From Publishers Weekly
In his reliable, rewarding series featuring middle-aged Boston lawyer Brady Coyne, Tapply combines intelligent plotting with consistent, fully dimensional characterization and prose that flows as easily as the trout streams Coyne loves to fish. In his 14th case (following The Seventh Enemy), Coyne recommends Paul Cizek, a fishing buddy and a defense attorney with a reputation as a miracle worker, to defend a client's son involved in a fatal DUI rap. Cizek takes and wins the case, but privately explains to Coyne how his victories are eating at him. He detests the people he is defending?the child molester, the Mafia hit man and now an unremorseful alcoholic. When Cizek, depressed and separated from his wife, disappears and his empty boat is found drifting in a storm, the police assume accident or suicide. But Coyne's investigation, undertaken at the behest of Cizek's wife, and accruing dead bodies suggest more sinister possibilities.
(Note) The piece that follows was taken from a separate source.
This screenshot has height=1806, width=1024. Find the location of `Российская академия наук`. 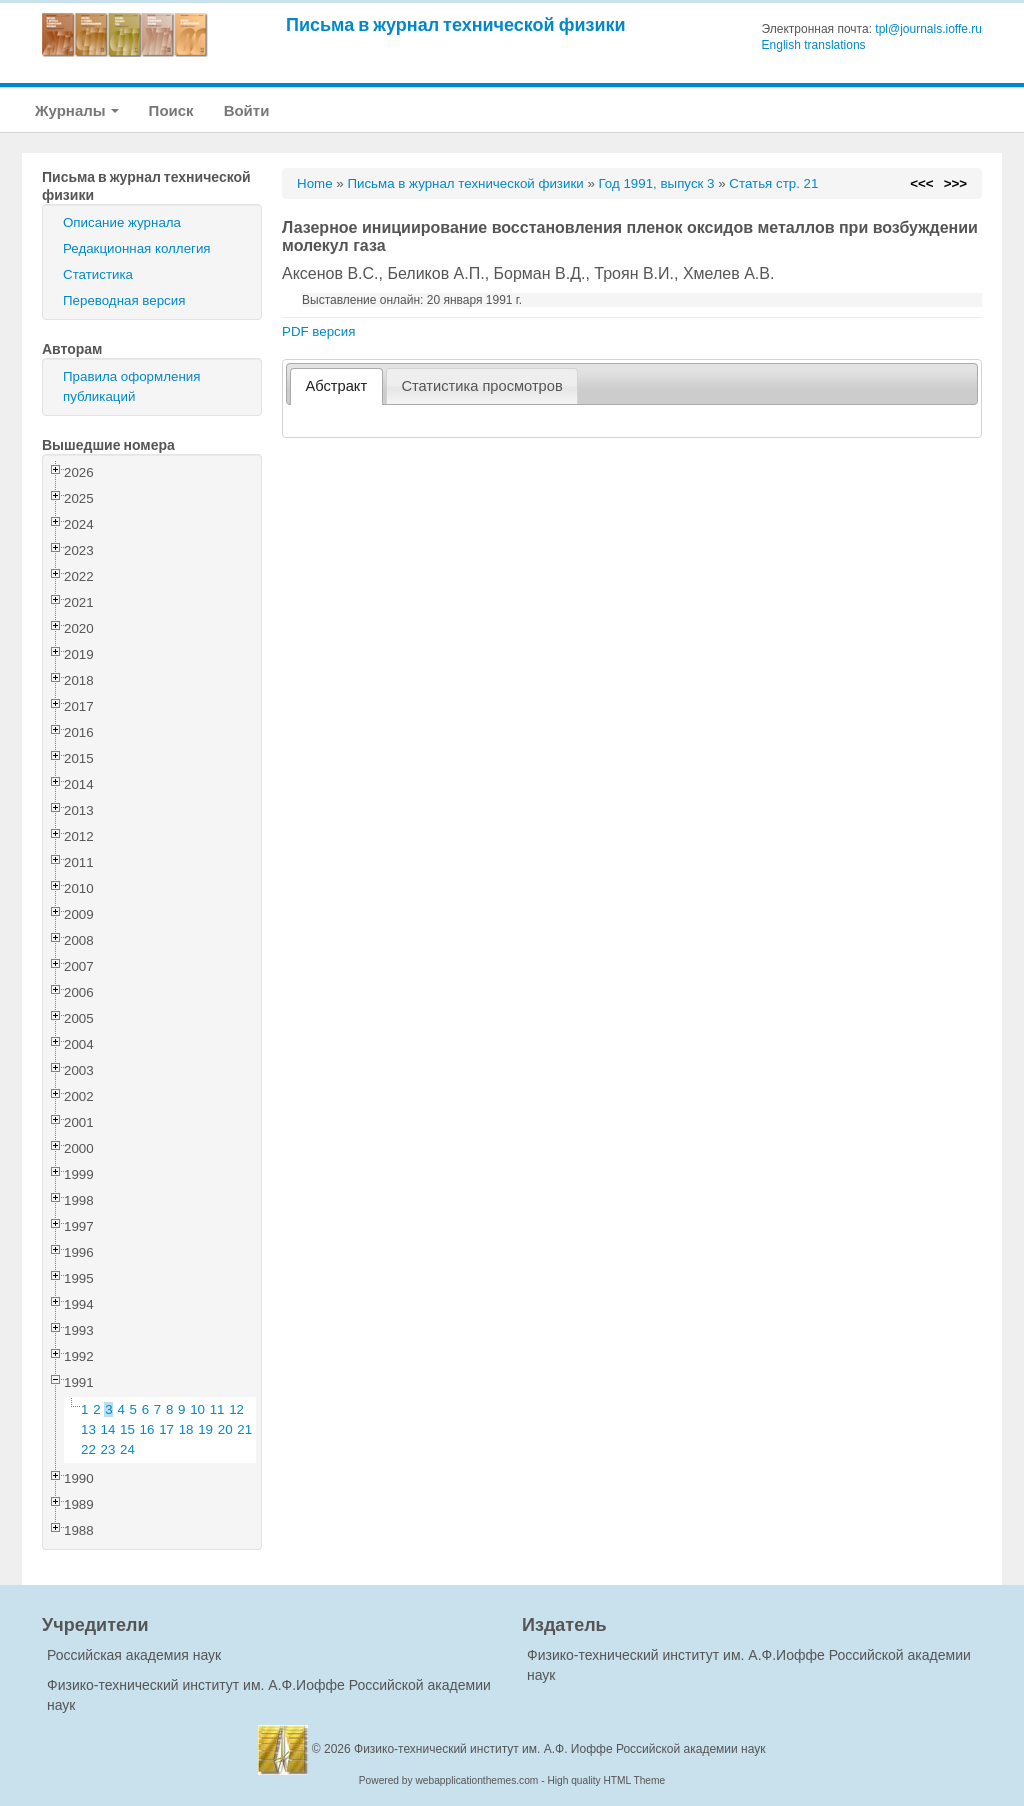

As Coyne searches the wreckage of his friend's life for clues, his own deepening relationship with journalist Alexandria Shaw also faces a crisis. Tapply treats his characters and his readers with respect, and the result is another winning entry in a very satisfying series.
Copyright 1996 Reed Business Information, Inc.
From Booklist
A midlife crisis for Brady Coyne? Not Brady, the affable, paper-pushing lawyer who deals with boredom by fishing and investigating the occasional murder. Brady usually solves his friends' crises, midlife or otherwise, and that's how this latest adventure begins: first, he finds a criminal lawyer, Paul Cizek, to defend a client's son, whose drunk driving has resulted in an innocent woman's death. Then he searches for the disappeared lawyer, who is presumed dead after failing to overcome his own midlife crises, precipitated by the innocent verdict he secures for the clearly guilty drunk. Meanwhile, Brady must decide whether he is willing to disrupt his comfortable life to be with his friend and lover Alexandria, who is moving from Boston to Maine. Tapply rarely varies the successful formula of his Coyne novels, but this time, he adds several extra layers of expertly constructed plotting as well as some remarkably insightful musing on the tricky matter of changing one's life. A fine entry in a consistently entertaining series.